La qualifica è collegata alla specifica tipologia di presidio antincendio sul quale il tecnico è chiamato a intervenire e richiede il possesso delle conoscenze, delle abilità e delle competenze definite dal Decreto Controlli. Tra i sistemi interessati rientrano estintori, reti di idranti, impianti sprinkler, sistemi di rivelazione e allarme incendio, sistemi di allarme vocale EVAC, sistemi per l’evacuazione di fumo e calore, porte resistenti al fuoco e differenti tipologie di impianti di spegnimento. Nel percorso ordinario il manutentore frequenta la formazione prevista per il presidio di riferimento e successivamente sostiene la valutazione davanti a una Commissione del Corpo nazionale dei Vigili del Fuoco; il superamento dell’esame consente di ottenere l’attestato relativo alla specifica categoria di sistemi. Per alcune categorie di tecnici che alla data del 25 settembre 2022 possedevano già i requisiti individuati dalla normativa sono invece previste modalità di accesso alla qualificazione attraverso procedure d’esame ridotte.

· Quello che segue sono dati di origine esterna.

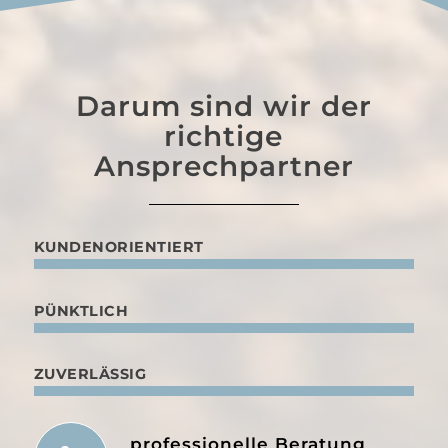
Darum sind wir der
richtige
Ansprechpartner
KUNDENORIENTIERT
PÜNKTLICH
ZUVERLÄSSIG
professionelle Beratung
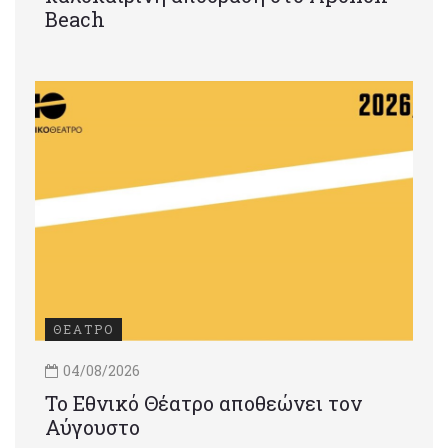
Beach
ΘΕΑΤΡΟ
04/08/2026
Το Εθνικό Θέατρο αποθεώνει τον
Αύγουστο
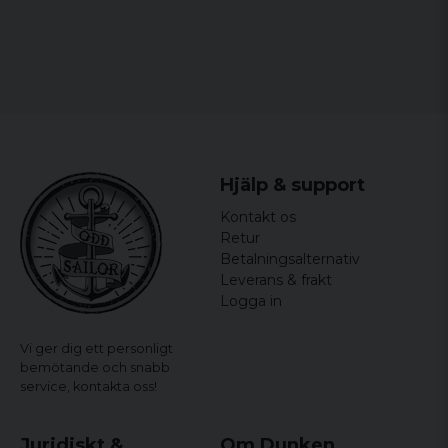
for 9 år siden
Susanne
Bredden mäts armhåla till armhåla och längden mäts
for 11 år siden
från högsta till lägsta punkt.
Tror att det kommer att bli en
uppskattad present :o)
Hjälp & support
Kontakt os
Retur
Betalningsalternativ
Leverans & frakt
Logga in
Vi ger dig ett personligt
bemötande och snabb
service,
kontakta oss!
Juridiskt &
Om Dunken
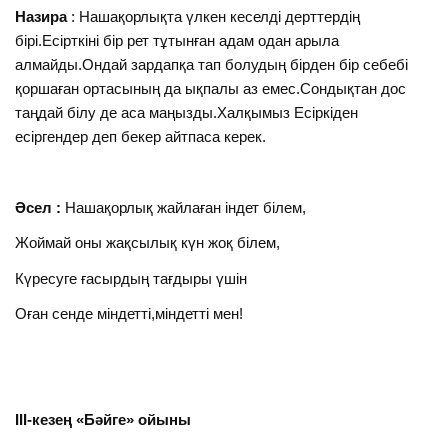
Назира
: Нашақорлықта үлкен кеселді дерттердің
бірі.Есірткіні бір рет тұтынған адам одан арыла
алмайды.Ондай зардапқа тап болудың бірден бір себебі
қоршаған ортасының да ықпалы аз емес.Сондықтан дос
таңдай білу де аса маңызды.Халқымыз Есіркіден
есіргендер деп бекер айтпаса керек.
Әсел :
Нашақорлық жайлаған індет білем,
Жоймай оны жақсылық күн жоқ білем,
Күресуге ғасырдың тағдыры үшін
Оған сенде міндетті,міндетті мен!
III-кезең «Бәйге» ойыны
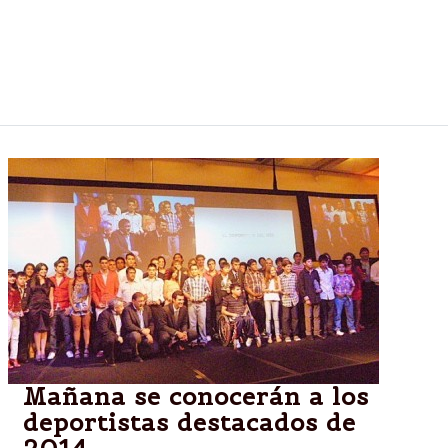
Racing volvió a gritar "campeón". En un Cilindro
colmado y con tensión hasta el final, el equipo de
Diego Cocca derrotó 1 a 0 a Godoy Cruz y se llevó
el título al terminar con dos puntos más que River.
Mañana se conocerán a los
deportistas destacados de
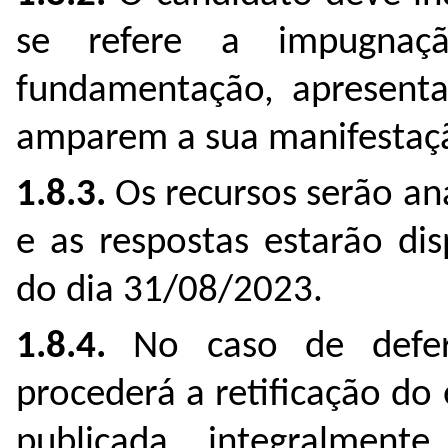
se refere a impugnaç
fundamentação, apresent
amparem a sua manifestaç
1.8.3.
Os recursos serão an
e as respostas estarão dis
do dia 31/08/2023.
1.8.4.
No caso de defer
procederá a retificação do e
publicada integralmen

Con la fine del periodo transitorio termina anche l’efficacia del Nulla Osta Transitorio, il NOT, utilizzato finora per consentire al tecnico di continuare temporaneamente a svolgere l’attività dopo la presentazione e l’accoglimento della domanda di ammissione all’esame, in attesa della prova o del rilascio dell’attestato definitivo. I NOT già rilasciati conservano validità per un anno dalla data di emissione, ma comunque non oltre il 25 settembre 2026, mentre quelli rilasciati dopo il 25 settembre 2025 scadono in ogni caso il 25 settembre 2026 indipendentemente dalla loro data di rilascio. Dal 26 settembre il NOT non sarà quindi più sufficiente per effettuare la manutenzione e l’attività potrà essere autorizzata esclusivamente nei confronti di soggetti che abbiano completato il percorso e ottenuto l’attestato di qualificazione per il presidio interessato.
La scadenza riguarda direttamente le imprese che svolgono attività di manutenzione antincendio, chiamate a verificare che i propri tecnici abbiano completato l’iter di qualificazione per tutte le tipologie di impianti e attrezzature sulle quali intervengono. Il requisito assume rilievo anche per i datori di lavoro che affidano la manutenzione a imprese esterne, poiché dal 26 settembre dovrà essere verificato che gli interventi siano eseguiti da personale qualificato per lo specifico presidio oggetto del controllo o della manutenzione. La conclusione della fase transitoria rende quindi pienamente operativo il sistema introdotto dal D.M. 1° settembre 2021: non sarà sufficiente verificare che la manutenzione sia stata effettuata, ma diventerà necessario accertare anche che il tecnico incaricato disponga della qualificazione corrispondente al sistema antincendio sul quale ha operato.